MATERIAL FOR THE TASK:
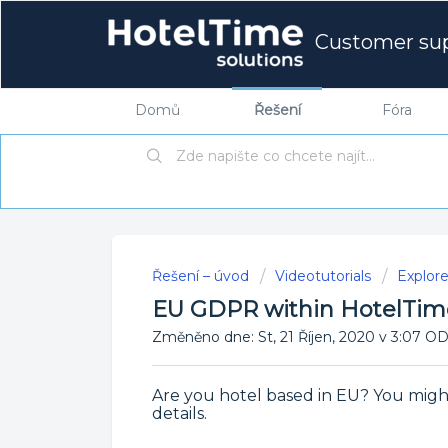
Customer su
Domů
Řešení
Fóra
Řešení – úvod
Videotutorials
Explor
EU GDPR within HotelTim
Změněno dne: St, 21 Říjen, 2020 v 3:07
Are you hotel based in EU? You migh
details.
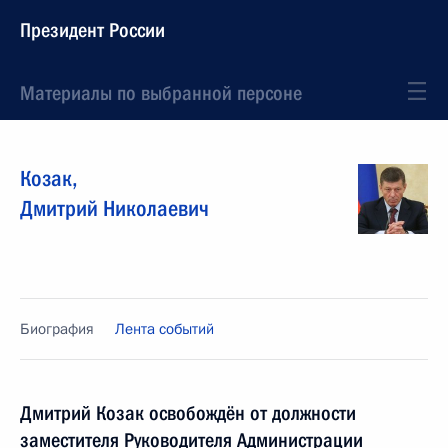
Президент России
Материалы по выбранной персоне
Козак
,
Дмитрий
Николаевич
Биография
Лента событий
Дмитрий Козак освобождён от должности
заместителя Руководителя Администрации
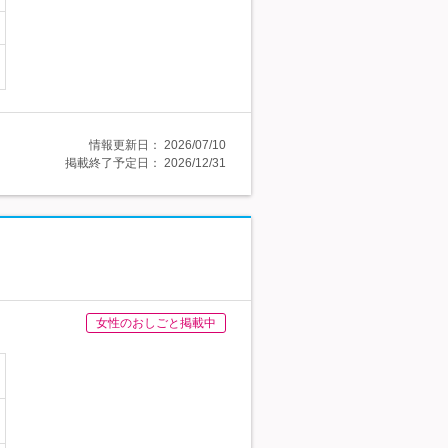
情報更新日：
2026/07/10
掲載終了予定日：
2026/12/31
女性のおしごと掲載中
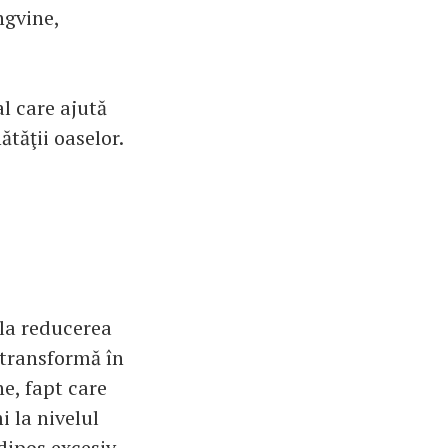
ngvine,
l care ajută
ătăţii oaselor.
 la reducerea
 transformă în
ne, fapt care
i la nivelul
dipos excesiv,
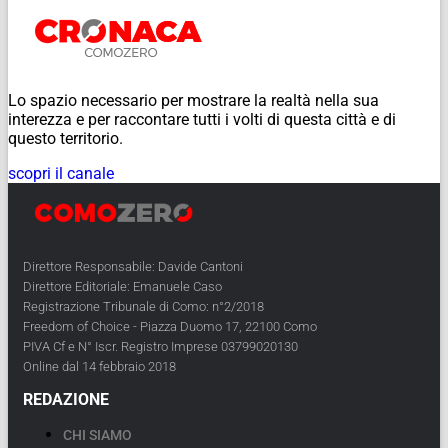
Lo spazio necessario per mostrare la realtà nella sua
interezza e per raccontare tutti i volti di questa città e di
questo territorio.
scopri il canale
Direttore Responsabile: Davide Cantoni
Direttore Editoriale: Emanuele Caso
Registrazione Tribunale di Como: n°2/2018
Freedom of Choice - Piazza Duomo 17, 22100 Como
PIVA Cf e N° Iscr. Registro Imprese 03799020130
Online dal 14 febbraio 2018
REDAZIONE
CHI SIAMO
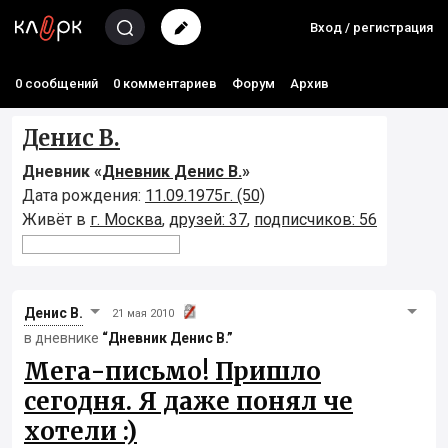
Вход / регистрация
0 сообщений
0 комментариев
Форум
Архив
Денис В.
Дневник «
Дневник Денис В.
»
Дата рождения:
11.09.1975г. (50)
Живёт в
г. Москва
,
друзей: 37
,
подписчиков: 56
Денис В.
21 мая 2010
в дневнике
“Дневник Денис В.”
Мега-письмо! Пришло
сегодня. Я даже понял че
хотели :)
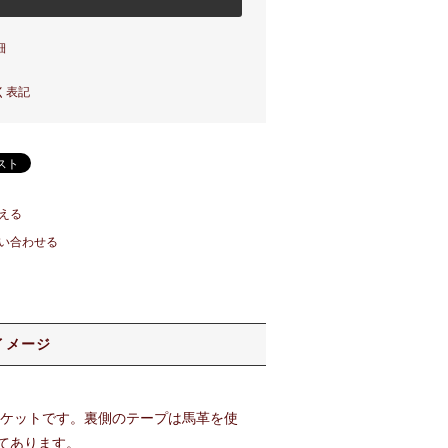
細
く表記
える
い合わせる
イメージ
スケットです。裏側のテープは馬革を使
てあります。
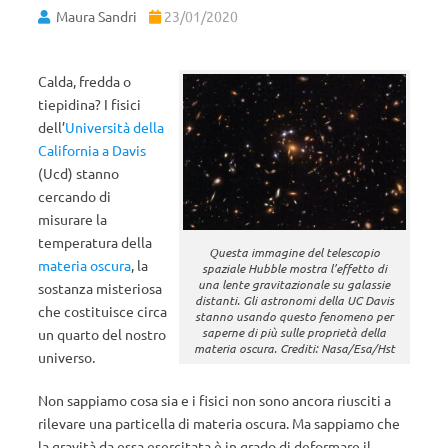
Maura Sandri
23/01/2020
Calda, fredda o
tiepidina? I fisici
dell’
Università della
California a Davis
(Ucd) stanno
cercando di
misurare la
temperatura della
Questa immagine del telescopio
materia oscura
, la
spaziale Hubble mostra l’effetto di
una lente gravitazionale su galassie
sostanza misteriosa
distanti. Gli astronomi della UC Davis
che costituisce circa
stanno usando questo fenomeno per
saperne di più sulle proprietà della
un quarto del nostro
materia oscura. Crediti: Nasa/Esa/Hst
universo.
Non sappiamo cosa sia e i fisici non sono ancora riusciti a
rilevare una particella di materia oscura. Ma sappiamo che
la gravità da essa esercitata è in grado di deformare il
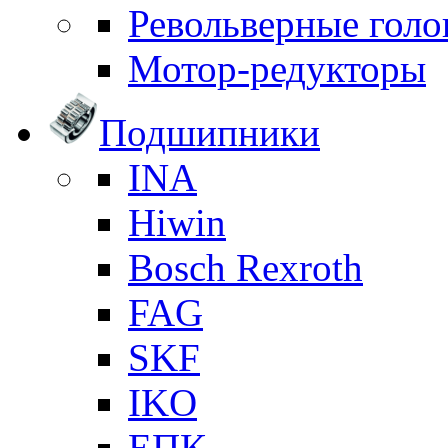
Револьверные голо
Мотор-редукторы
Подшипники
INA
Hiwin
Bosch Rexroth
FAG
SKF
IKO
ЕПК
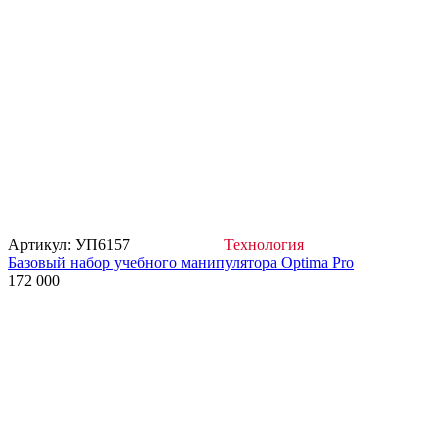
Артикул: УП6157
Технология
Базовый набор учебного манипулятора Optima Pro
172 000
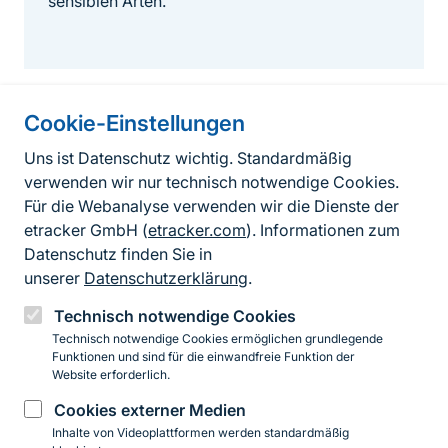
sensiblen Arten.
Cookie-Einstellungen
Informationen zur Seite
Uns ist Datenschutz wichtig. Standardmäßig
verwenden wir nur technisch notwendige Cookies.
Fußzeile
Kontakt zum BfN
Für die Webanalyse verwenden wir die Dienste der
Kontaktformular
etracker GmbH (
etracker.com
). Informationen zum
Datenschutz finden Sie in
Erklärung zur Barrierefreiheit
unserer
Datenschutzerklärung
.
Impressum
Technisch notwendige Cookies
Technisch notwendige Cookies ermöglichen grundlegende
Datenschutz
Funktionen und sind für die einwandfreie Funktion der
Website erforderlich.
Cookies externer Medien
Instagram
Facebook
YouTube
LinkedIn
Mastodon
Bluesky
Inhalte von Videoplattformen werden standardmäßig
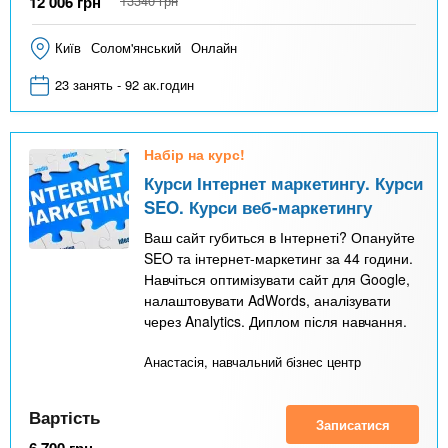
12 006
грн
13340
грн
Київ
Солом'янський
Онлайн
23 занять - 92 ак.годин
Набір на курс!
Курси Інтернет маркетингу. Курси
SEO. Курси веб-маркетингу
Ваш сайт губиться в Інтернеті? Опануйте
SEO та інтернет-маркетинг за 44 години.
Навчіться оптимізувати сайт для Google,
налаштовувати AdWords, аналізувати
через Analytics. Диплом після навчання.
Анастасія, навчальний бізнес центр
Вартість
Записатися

---

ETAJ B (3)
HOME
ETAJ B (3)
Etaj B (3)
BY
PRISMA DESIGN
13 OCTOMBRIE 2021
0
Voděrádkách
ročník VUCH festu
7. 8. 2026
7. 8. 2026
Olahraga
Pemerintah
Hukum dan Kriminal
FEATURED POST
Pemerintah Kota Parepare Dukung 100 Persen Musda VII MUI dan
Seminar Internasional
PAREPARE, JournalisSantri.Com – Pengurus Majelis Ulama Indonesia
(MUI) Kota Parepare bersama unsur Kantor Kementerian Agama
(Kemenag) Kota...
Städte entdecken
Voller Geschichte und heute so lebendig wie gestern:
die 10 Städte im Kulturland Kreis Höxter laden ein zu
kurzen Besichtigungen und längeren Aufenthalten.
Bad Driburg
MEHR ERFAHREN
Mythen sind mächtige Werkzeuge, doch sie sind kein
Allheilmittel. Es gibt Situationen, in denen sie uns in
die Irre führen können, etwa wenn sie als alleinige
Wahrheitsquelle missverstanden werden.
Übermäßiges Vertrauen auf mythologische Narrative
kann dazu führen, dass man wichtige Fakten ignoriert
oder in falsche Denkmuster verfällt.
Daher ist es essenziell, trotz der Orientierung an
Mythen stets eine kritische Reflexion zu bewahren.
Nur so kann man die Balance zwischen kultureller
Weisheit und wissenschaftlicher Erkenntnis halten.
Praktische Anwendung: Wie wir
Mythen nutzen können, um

--

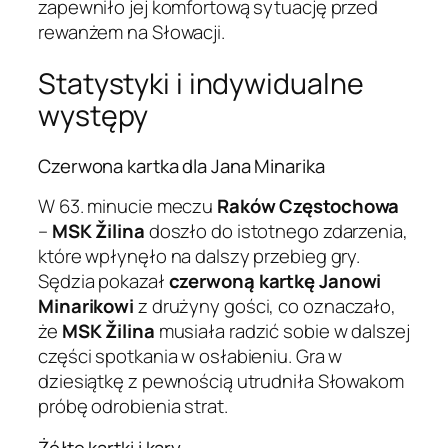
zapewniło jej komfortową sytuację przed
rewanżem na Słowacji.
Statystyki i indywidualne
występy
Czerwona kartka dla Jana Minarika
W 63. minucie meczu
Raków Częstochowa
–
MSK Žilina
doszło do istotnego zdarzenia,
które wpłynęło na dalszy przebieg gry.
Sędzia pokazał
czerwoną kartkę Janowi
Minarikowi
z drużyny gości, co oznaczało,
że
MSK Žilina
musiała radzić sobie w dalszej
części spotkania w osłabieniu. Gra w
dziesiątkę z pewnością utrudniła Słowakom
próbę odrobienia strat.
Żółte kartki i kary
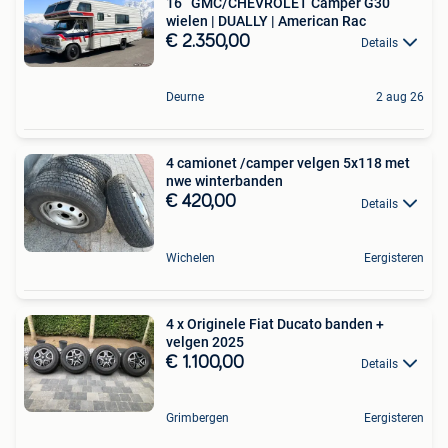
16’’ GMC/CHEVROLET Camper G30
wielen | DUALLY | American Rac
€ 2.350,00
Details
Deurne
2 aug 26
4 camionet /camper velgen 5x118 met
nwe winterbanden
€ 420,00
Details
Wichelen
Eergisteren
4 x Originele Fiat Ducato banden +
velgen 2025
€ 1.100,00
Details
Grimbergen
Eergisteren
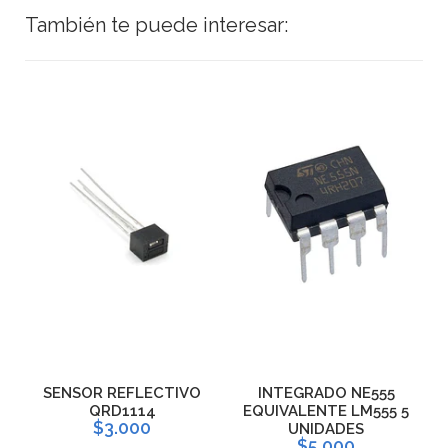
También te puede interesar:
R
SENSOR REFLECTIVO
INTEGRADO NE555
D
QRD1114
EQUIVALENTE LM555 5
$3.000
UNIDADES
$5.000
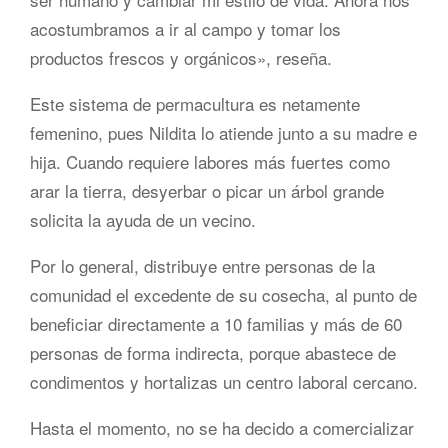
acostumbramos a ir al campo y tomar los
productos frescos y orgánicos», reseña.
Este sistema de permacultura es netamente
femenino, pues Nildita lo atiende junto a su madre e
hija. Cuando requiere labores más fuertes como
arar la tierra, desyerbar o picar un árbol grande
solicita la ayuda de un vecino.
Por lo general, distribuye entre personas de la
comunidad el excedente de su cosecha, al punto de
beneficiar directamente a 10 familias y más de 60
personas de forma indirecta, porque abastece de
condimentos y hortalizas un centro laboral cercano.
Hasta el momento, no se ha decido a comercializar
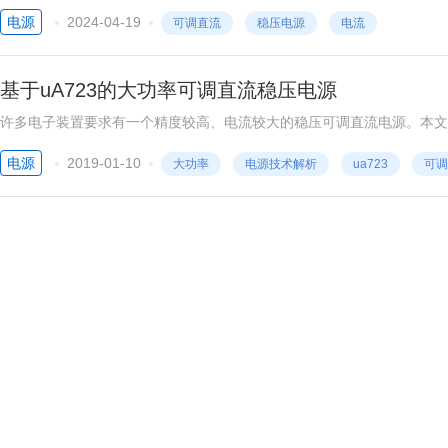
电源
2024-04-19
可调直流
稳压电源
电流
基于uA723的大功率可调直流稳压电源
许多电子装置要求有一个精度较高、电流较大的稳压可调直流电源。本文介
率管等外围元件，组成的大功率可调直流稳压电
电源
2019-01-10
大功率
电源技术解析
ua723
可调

AIM OF THE TASK: Every line in the material above that has the word "сайт" should be copied.

ANSWER FOR THIS EXERCISE:
Ваш сайт губиться в Інтернеті? Опануйте
Навчіться оптимізувати сайт для Google,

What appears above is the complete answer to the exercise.